Conway’s Law famously states that “organizations which design systems (…) are constrained to produce designs which are copies of the communication structures of these organisations”. This is due to the level of communication necessary to produce a coherent piece of software.
The further away in the organisation an owner of a piece of software is, the harder it is to directly influence it, so you design strict interfaces to insulate yourself from the effect of “their” changes. This typically affects the repository structure as well.
There are two problems with this: the structure is generally chosen upfront before we know what the right shape of the software is, and changing the structure has a cost attached.
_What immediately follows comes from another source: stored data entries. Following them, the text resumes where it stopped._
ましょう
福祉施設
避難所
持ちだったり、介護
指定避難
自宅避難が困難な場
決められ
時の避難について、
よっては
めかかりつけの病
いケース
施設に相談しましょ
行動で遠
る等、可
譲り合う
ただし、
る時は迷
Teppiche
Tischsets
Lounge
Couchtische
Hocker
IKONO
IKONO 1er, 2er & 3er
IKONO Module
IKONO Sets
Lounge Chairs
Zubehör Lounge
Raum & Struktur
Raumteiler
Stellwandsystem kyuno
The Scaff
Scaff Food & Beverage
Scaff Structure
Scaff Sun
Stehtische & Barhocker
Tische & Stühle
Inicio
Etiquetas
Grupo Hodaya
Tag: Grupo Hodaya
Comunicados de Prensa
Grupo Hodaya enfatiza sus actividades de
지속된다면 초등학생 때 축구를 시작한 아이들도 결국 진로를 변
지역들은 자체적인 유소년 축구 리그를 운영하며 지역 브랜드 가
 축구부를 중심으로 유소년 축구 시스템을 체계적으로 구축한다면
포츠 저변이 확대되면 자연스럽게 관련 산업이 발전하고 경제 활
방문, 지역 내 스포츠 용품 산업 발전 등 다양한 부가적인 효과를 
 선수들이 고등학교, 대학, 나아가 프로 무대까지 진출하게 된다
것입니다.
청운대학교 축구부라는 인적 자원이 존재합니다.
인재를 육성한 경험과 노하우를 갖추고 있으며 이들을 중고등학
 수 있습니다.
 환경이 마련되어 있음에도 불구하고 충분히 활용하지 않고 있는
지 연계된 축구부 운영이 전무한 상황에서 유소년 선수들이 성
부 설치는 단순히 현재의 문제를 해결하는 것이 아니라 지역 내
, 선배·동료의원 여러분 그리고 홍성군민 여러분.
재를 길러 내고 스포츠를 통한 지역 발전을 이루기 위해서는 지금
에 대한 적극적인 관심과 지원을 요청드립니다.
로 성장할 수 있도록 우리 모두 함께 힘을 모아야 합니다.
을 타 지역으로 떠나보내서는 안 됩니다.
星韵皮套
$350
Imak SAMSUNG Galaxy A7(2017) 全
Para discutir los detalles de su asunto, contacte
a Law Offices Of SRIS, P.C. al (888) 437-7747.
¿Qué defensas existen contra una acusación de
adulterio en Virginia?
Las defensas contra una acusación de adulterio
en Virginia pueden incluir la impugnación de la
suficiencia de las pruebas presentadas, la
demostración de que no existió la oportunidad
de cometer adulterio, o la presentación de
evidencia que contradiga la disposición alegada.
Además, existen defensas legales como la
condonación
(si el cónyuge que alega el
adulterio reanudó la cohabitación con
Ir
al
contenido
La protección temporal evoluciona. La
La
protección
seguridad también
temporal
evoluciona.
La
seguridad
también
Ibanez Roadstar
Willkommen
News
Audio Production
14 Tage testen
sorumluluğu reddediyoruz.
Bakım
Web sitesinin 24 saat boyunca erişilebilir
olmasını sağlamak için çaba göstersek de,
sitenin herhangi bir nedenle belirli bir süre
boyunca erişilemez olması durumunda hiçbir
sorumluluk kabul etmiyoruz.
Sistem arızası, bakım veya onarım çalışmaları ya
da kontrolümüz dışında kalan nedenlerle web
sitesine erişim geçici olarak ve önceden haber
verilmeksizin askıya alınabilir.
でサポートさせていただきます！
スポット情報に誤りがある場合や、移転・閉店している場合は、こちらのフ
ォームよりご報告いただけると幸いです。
With each service and library being in a separate repository, the module boundaries are quite a lot stronger than if they are all in one repository. Extracting common pieces of code into a shared library becomes more difficult and involves a setup of a whole new repository – full of CI integration, pull request templates and labels, access control setup… hard work.
In a monorepo, these boundaries are much more fluid and flexible: moving code between services and libraries, extracting new ones or inlining libraries back into their consumers all become as easy as general refactoring. There is no reason to use a completely different set of tools to change the small-scale and the large-scale structure of your codebase.
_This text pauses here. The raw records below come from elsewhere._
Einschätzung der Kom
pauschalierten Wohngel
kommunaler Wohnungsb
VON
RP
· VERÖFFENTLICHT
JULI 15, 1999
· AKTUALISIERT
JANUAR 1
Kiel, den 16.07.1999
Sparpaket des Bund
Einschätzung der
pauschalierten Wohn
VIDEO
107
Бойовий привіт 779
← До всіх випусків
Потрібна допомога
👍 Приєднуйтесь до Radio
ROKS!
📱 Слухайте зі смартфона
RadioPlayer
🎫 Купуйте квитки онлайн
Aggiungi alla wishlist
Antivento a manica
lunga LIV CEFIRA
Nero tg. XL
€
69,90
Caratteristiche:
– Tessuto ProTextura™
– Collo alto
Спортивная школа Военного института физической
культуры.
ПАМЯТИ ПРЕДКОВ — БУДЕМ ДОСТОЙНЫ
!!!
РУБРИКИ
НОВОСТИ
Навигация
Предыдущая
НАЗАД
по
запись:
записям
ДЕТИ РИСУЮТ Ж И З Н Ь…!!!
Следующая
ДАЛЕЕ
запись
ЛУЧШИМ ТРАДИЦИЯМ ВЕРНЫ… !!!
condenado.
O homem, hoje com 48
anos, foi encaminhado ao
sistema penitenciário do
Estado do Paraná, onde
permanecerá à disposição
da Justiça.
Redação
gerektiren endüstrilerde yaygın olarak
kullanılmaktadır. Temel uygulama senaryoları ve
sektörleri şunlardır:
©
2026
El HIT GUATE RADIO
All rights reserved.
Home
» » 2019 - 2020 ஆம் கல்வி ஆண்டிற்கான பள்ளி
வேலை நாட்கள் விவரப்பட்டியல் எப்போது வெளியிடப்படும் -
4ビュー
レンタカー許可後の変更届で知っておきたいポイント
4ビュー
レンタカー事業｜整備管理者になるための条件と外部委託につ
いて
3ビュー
The only real downside is tooling support for access control and declaring ownership. However, as monorepos get more popular, this support is getting better. GitHub now supports code owners, for example.
We will get there.
While visibility and flexibility are quite convenient, the one feature of a monorepo which is very hard (if not impossible) to replicate is the single history timeline.
We’ll go into why it’s so hard further below, but for now, let’s look at the advantages it brings.
Single history timelines give us a reliable total order of changes to the codebase over time. This means that for any two contributions to the codebase, we can definitively and reliably decide which came first and which came second. It should never be ambiguous. It also means that each commit in a monorepo is a snapshot of the system as it was at that given moment.
This enables a really interesting capability: it means cross-cutting changes can be made atomically, safely, in one go.
Atomic cross-cutting commits make two specific scenarios much easier to achieve.
First, externally forced global migrations are much easier and quicker. Let’s say multiple services use a common database and need the password and we need to rotate it. The password itself is (hopefully!) stored in a secure credential store, but at least the reference to it will be in several different places within the codebase.
If the reference changes (let’s say the reference is generated every time), we can update every specific mention of it at once, in one commit, with a search & replace. This will get everything working again.
Second, and more importantly, we can change APIs and update both producers and all consumers at the same time, atomically. For example, we can add an endpoint to an API service and migrate consumers to use the new endpoint. In the next commit, we can remove the old API endpoint as it’s no longer needed.
If you’re trying to do this across multiple repositories with their own histories, the change will have to be split into several parallel commits. This leaves the potential for the two changes to overlap and happen in the wrong order.
Some consumers can get migrated, then the endpoint gets removed, and then the rest of the consumers get migrated. The mid-stage is an inconsistent state and an attempt to use the not-yet-migrated consumers will fail to attempt to call an API endpoint that no longer exists.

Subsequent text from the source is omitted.